## DATA RECORDS
:::::

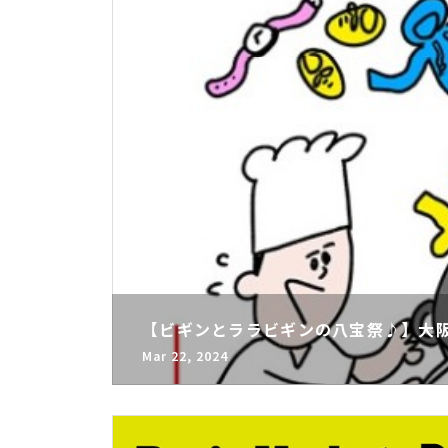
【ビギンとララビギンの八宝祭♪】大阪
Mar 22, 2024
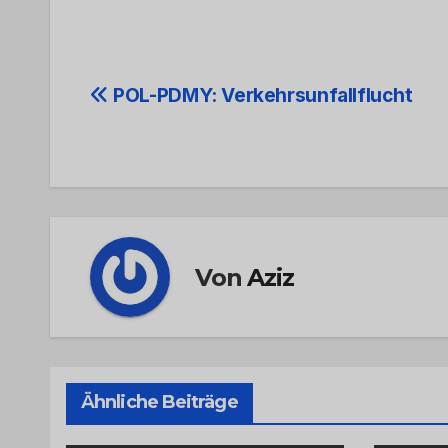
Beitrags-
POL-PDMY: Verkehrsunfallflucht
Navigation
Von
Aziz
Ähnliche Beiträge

:::::

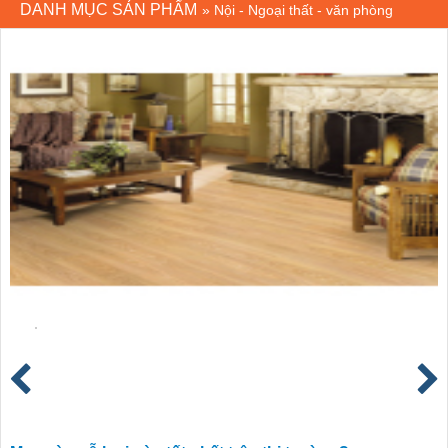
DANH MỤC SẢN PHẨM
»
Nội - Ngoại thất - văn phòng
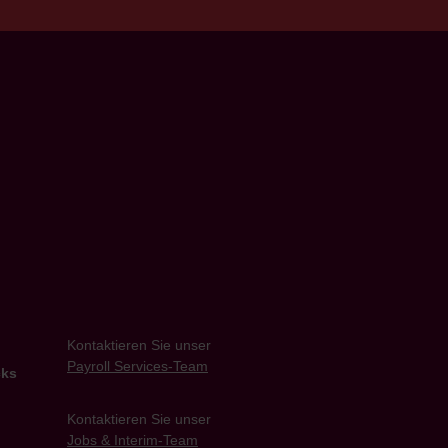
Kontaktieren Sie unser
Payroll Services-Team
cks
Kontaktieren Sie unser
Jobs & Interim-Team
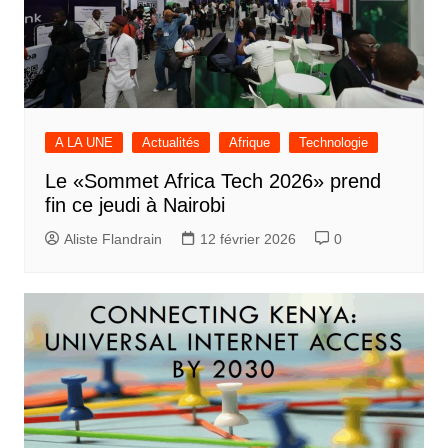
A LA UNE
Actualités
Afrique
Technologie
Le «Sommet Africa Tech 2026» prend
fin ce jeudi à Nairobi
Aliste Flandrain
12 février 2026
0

:::::

## TASK REQUIREMENTS
Search the listing for the string "Team". Copy each line where it turns up.

## THE COMPLETED TASK
Payroll Services-Team
Jobs & Interim-Team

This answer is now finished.